TASK PROMPT
Would you please retype the records that follow, word for word?

Stored data
########

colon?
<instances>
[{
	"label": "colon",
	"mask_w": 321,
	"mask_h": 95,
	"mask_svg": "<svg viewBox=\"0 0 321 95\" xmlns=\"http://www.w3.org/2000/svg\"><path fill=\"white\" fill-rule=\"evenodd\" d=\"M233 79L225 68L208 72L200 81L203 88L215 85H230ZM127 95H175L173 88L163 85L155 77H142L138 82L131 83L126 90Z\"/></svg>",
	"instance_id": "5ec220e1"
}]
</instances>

########

TASK RESULT
colon?
<instances>
[{
	"label": "colon",
	"mask_w": 321,
	"mask_h": 95,
	"mask_svg": "<svg viewBox=\"0 0 321 95\" xmlns=\"http://www.w3.org/2000/svg\"><path fill=\"white\" fill-rule=\"evenodd\" d=\"M233 79L225 68L208 72L200 81L203 88L215 85H230ZM127 95H175L173 88L163 85L155 77H142L138 82L131 83L126 90Z\"/></svg>",
	"instance_id": "5ec220e1"
}]
</instances>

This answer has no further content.